2日前に120万円前半を推移していた仮想通貨ビットコイン(BTC)は、約半月かけて形成したペナント上抜けから急動意。直近で2回に渡るテザー砲の恩恵も受ける形で一時143万円まで上昇するなど続伸した。

米ドルにペッグされたステーブルコインである「テザー(USDT)」は、9日の0時28分頃(①)と10日の8時07分頃(②)の2度に渡って、1億ドル(109億円相当)ずつ発行された。

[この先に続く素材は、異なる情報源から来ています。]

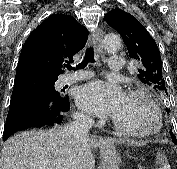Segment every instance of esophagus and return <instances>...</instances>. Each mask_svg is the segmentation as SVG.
Segmentation results:
<instances>
[{"instance_id": "esophagus-1", "label": "esophagus", "mask_w": 177, "mask_h": 169, "mask_svg": "<svg viewBox=\"0 0 177 169\" xmlns=\"http://www.w3.org/2000/svg\"><path fill=\"white\" fill-rule=\"evenodd\" d=\"M102 39L103 31L101 29H97L90 37V42L98 53H102L103 51Z\"/></svg>"}]
</instances>
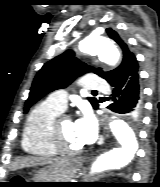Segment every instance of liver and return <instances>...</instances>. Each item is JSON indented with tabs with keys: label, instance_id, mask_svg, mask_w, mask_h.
Here are the masks:
<instances>
[{
	"label": "liver",
	"instance_id": "1",
	"mask_svg": "<svg viewBox=\"0 0 160 187\" xmlns=\"http://www.w3.org/2000/svg\"><path fill=\"white\" fill-rule=\"evenodd\" d=\"M58 159H52V158H40V157H25L20 160H17L13 166L12 170H18L25 167H33V166H42L46 164H52Z\"/></svg>",
	"mask_w": 160,
	"mask_h": 187
}]
</instances>
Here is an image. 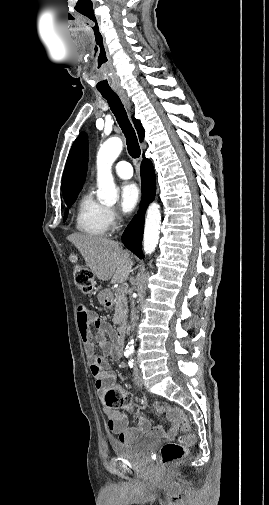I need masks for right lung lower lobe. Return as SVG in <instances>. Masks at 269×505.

(上図:紫縦線)

ビットコイン(BTC)市場が上昇機運を強める中での100億円規模のUSDT発行にはクジラの影もちらついており、国際金融市場における地政学リスクのほか、テザーを発行するBitfinexが本拠を置く香港で大騒動になっている、「逃亡犯条例改正案」に反対する大規模デモの影響も考えられる。

香港で拘束した容疑者を中国本土に引き渡せるようにするものだが、身柄のみならず資産に関しても凍結・押収リスクがあるとされたことで、富裕層を中心に保有資産を海外に逃すリスク回避姿勢が強まったとの指摘もある。

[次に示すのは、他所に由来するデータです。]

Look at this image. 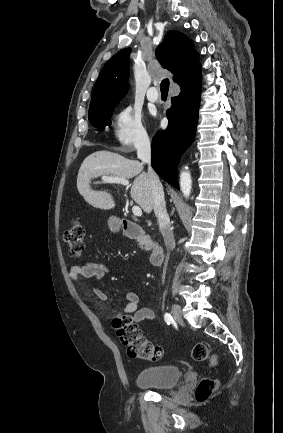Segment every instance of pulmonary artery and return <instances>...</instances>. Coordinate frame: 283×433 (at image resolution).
<instances>
[{
	"mask_svg": "<svg viewBox=\"0 0 283 433\" xmlns=\"http://www.w3.org/2000/svg\"><path fill=\"white\" fill-rule=\"evenodd\" d=\"M146 96L151 102H157L161 99V96L157 94V90L155 88H150Z\"/></svg>",
	"mask_w": 283,
	"mask_h": 433,
	"instance_id": "obj_1",
	"label": "pulmonary artery"
}]
</instances>
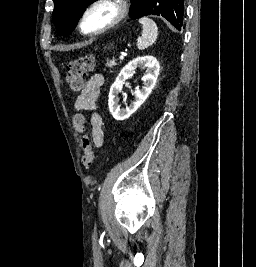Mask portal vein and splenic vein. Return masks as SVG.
Instances as JSON below:
<instances>
[{
	"label": "portal vein and splenic vein",
	"mask_w": 256,
	"mask_h": 267,
	"mask_svg": "<svg viewBox=\"0 0 256 267\" xmlns=\"http://www.w3.org/2000/svg\"><path fill=\"white\" fill-rule=\"evenodd\" d=\"M120 59H121V60H124V59H125V56H124V55H121V56H120Z\"/></svg>",
	"instance_id": "1"
}]
</instances>
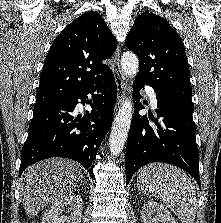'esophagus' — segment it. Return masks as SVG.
Returning <instances> with one entry per match:
<instances>
[{"label":"esophagus","instance_id":"obj_1","mask_svg":"<svg viewBox=\"0 0 221 223\" xmlns=\"http://www.w3.org/2000/svg\"><path fill=\"white\" fill-rule=\"evenodd\" d=\"M112 70L115 76L117 87V102L116 108L120 107L126 97L127 80L120 67V49L117 48L114 57Z\"/></svg>","mask_w":221,"mask_h":223}]
</instances>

また、ここ数ヶ月は現在トレーダーの関心の渦中にある、米NY司法当局とテザー社およびその親企業iFinex社の裁判沙汰にも新たな展開が見られた。越権行為であると主張するfinex側に対し、ニューヨーク検事総長(NYAG)側は新たな書類で「米NY市民にサービス環境を提供している」として管轄権を主張。22日を予定するテザー社側の反論や、7月29日に再開予定の裁判内容に注目が集まっている。

ただし、直ちに「テザー発行制限措置」など強制力のある結果が出て市場に影響を及ぼすようなものではなく、段階的に判決を導く法廷闘争は長期化する可能性が高い。

本題に戻すと、このまま上昇継続した場合は、年初来高値の150万円付近でのダブルトップが反落ポイントか。

bitFlyerのプラス乖離が5.6%台まで進行するなど過熱感もあり、下落した場合は、フィボ61.8%と1h雲、トレンドライン(青)の重なる132.5〜134万円付近(③)が一つの押し目ポイントとなりそうだ。

11日にかけて、時間足100EMAが同ライン上に、200EMAは心理的節目の12,000ドル(130万円)付近まで浮上してくるほか、13日には4h雲上限もこのラインを見込むことになる。

2018年の傾向から見る、現在のBTC市場

海外アナリストのJosh Rager氏は、直近のビットコイン(BTC)相場について以下のように分析した。

価格が再び13,000ドル(141.6万円)を突破した場合、ダブルトップによる恐怖感が市場の一部を支配する可能性がある。

2018年からダブルトップでのパターン反転が相次いでいたが、昨年との大きな違いは今年は明確な”ブル相場”だということだ。

Rager氏は月足分析を行い、月末の7月31日に、6月末に記録した年初最高値13,863ドル(149万円)を抜けることができれば、ビットコインは事実上レジスタンスの存在しない状況に向かうという。